Now, with inflation fears raging, the worry is the Federal Reserve will seek to slow down the economy and rising rates will spell trouble for both bonds and stocks. September offered a taste of the pain, with a Bloomberg model tracking a portfolio of 60% stocks and 40% fixed-income securities suffering the worst monthly drop since the pandemic started in early 2020. 

“Obviously for this relationship to reverse we need to be in a sustainably higher inflation era,” Reid wrote in a client note. “There is every chance we are in one and if so a lot of the relationships that have prevailed in the average person’s investment career could change.” 

The stakes are high. A sustained shift in the bond-stock relationship would unsettle trillions of dollars that are managed at risk parity funds, balanced mutual funds, and pension funds that follow the framework of 60/40 asset allocation. 

To be sure, the death of “60/40” has been pronounced before, only to be proved wrong or at least premature. Bloomberg’s model has climbed all but one year since the 2008 global financial crisis. Despite this year’s carnage, it’s also up 9%.

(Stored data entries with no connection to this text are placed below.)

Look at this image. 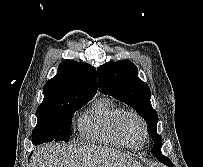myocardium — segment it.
<instances>
[{
  "label": "myocardium",
  "instance_id": "obj_1",
  "mask_svg": "<svg viewBox=\"0 0 203 167\" xmlns=\"http://www.w3.org/2000/svg\"><path fill=\"white\" fill-rule=\"evenodd\" d=\"M135 118L136 120L139 121V123L141 124L142 126V130H143V140H142V143L137 145V144H134L129 136L127 135L126 133V130H125V121L128 119V118ZM118 130L120 132V134L123 136V138L128 142V144H130L132 147H140L142 145H144L147 141V138H148V126H147V123L145 121V119L136 111H125L119 118L118 120Z\"/></svg>",
  "mask_w": 203,
  "mask_h": 167
}]
</instances>
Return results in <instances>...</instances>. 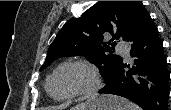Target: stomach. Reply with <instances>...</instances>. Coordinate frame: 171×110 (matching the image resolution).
<instances>
[{
    "label": "stomach",
    "instance_id": "0dacf381",
    "mask_svg": "<svg viewBox=\"0 0 171 110\" xmlns=\"http://www.w3.org/2000/svg\"><path fill=\"white\" fill-rule=\"evenodd\" d=\"M125 100L115 96H99L70 110H125Z\"/></svg>",
    "mask_w": 171,
    "mask_h": 110
}]
</instances>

At Goldman Sachs, strategists including Christian Mueller-Glissmann said the growing dominance of technology shares means the S&P 500 has become a much-longer duration asset where the present value of future earnings is more sensitive to moves in interest rates. That means, rates volatility would spill over to equities, leading to a larger risk contribution from bonds to balanced portfolios. 

By Goldman’s calculation, a measure of 60/40 portfolios has dropped 4% in the past month. Only five times since 2000 has the gauge suffered a drawdown of 10% over a month, including the last one that occurred during the Covid outbreak.

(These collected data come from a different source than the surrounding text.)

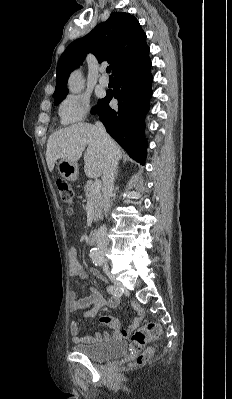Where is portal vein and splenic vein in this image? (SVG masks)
<instances>
[{
  "label": "portal vein and splenic vein",
  "mask_w": 232,
  "mask_h": 399,
  "mask_svg": "<svg viewBox=\"0 0 232 399\" xmlns=\"http://www.w3.org/2000/svg\"><path fill=\"white\" fill-rule=\"evenodd\" d=\"M100 188H101L100 180H95V182H94V184L92 186L93 192H100Z\"/></svg>",
  "instance_id": "obj_1"
}]
</instances>
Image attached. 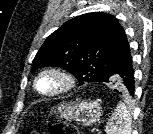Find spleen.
<instances>
[{
    "instance_id": "obj_1",
    "label": "spleen",
    "mask_w": 153,
    "mask_h": 134,
    "mask_svg": "<svg viewBox=\"0 0 153 134\" xmlns=\"http://www.w3.org/2000/svg\"><path fill=\"white\" fill-rule=\"evenodd\" d=\"M106 134H131V114L122 102L117 104L105 127Z\"/></svg>"
}]
</instances>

The Goldman team advised investors to consider using options to hedge protection against potential losses. One recommended trade is to sell calls on the S&P 500 to buy puts on the iShares 20+ Year Treasury Bond ETF (ticker TLT) as a way to reduce the elevated duration and rate-shock risk embedded in those balanced portfolios.  

Over at BofA, strategists including Jared Woodard touted two trades in anticipation of a secular rise in interest rates. One favors fixed income that is valued on credit risk, such as high-yield corporate bonds and floating-rate loans, over those with high rate risk such as Treasuries. The second avoids mature equity leaders such as tech megacaps and buys new-economy innovators that can benefit most from automation and capital spending to blunt the effects of inflation.  

“For the longer term, even if a major ‘rates shock’ is unlikely, asset allocators may want to consider two big changes for a gradual trend higher in inflation and interest rates,” Woodard wrote in a client note. “For a steady rise in inflation, ‘buy tech, not just tech’ as higher wages spur more capex and productivity in other sectors.”